NEW YORK (Reuters) – Georgia-based slot machine operator Lucky Bucks filed for bankruptcy Friday, saying that it had reached a deal to cut $500 million in debt and turn over the company’s equity to its lenders.

Lucky Bucks suffered from increasing interest rates on its debt, an inflationary environment that reduced consumers’ use of slot machines, and a regulatory crackdown on slot machine operators in Georgia, according to its court filings in Wilmington, Delaware bankruptcy court.

Georgia law places strict limits on slot machines, prohibiting cash winnings, and preventing locations like gas stations and convenience stores from having more than nine slot machines or deriving more than 50% of their revenue from slot machines, according to the company.
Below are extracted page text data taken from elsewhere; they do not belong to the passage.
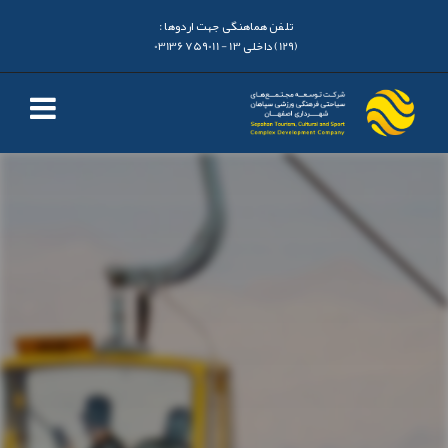
تلفن هماهنگی جهت اردوها :
(129) داخلی 13 - 03136759011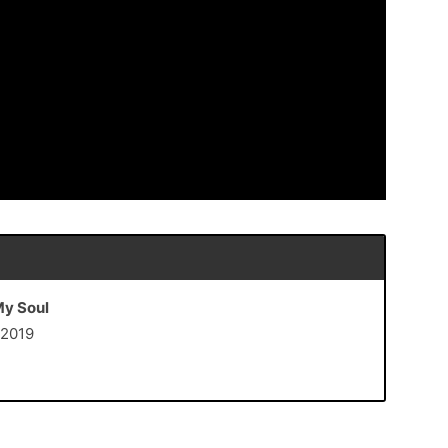
My Soul
i 2019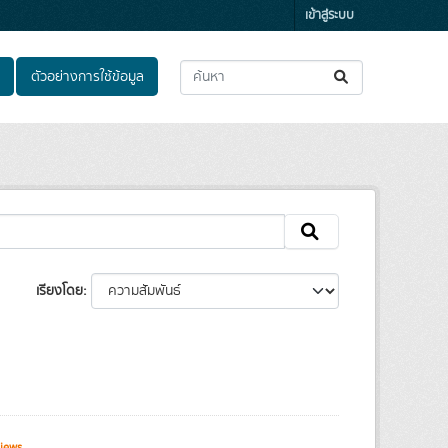
เข้าสู่ระบบ
ตัวอย่างการใช้ข้อมูล
เรียงโดย
iews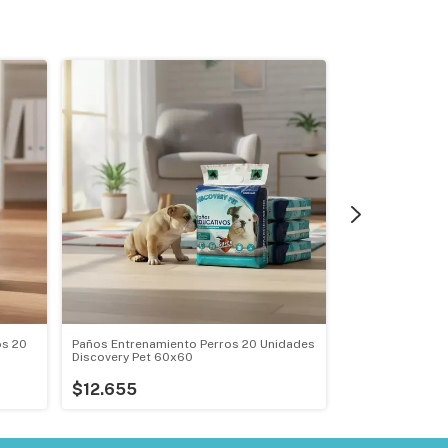
os 20
Paños Entrenamiento Perros 20 Unidades
Pañal Paño Pet 
Discovery Pet 60x60
Hasta 1 1/2kg
$12.655
$4.994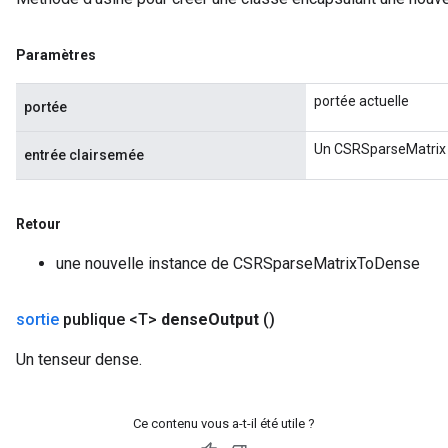
Paramètres
portée actuelle
portée
Un CSRSparseMatrix p
entrée clairsemée
Retour
une nouvelle instance de CSRSparseMatrixToDense
sortie
publique <T>
dense
Output
()
Un tenseur dense.
Ce contenu vous a-t-il été utile ?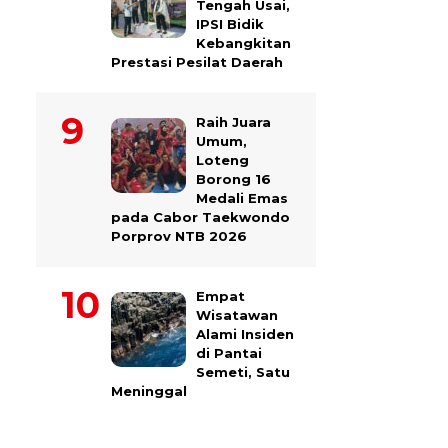
Tengah Usai,
IPSI Bidik
Kebangkitan
Prestasi Pesilat Daerah
Raih Juara
Umum,
Loteng
Borong 16
Medali Emas
pada Cabor Taekwondo
Porprov NTB 2026
Empat
Wisatawan
Alami Insiden
di Pantai
Semeti, Satu
Meninggal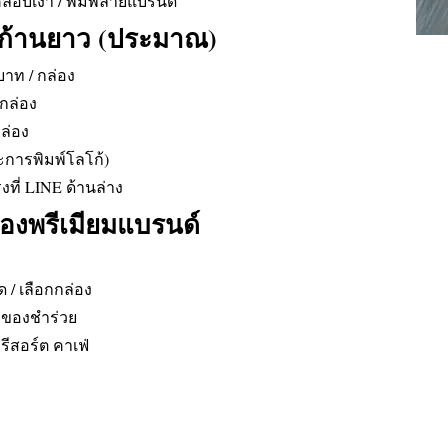
เคลือบเงา / พิมพ์ลายแบรนด์
ไฟก้านยาว (ประมาณ)
บาท / กล่อง
 กล่อง
กล่อง
ารพิมพ์โลโก้)
ที่ LINE ด้านล่าง
องพรีเมียมแบรนด์
ด / เลือกกล่อง
อของชำร่วย
ีสอร์ต คาเฟ่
The state’s increased policing of those rules caused the removal of 500 Lucky Bucks slot machines in the first five months of 2023 alone, according to court documents.

Headquartered in Norcross, Georgia, Lucky Bucks operates in 345 locations throughout Georgia with approximately 2,300 slot machines. The machines are classified as “skill-based” games under Georgia law, and winning must be redeemed for non-cash merchandise or lottery tickets instead of cash.

James Boyden, Lucky Bucks’ executive vice president of corporate development, said in a statement that the bankruptcy would not cause any disruption for the company’s employees, business partners, or consumers.

Lucky Bucks may choose to sell its business if a buyer steps forward with a better offer than the proposed debt-reduction deal, according to court documents. Lucky Bucks entered bankruptcy with $610 million in debt. The proposed restructuring is supported by 86% of the company’s lenders, the company said in a statement.

Lucky Bucks is owned by private equity firm Trive Capital, which acquired the company as part of its 2020 acquisition of the formerly public company Seven Aces.

Before filing for bankruptcy, Lucky Bucks had lobbied for a Georgia law that would have protected slot machine operators from “predatory” competition. The proposed bill, which was not passed by Georgia’s legislature, would have prevented a new slot machine from being installed in the nine months following the removal of a different company’s slot machine.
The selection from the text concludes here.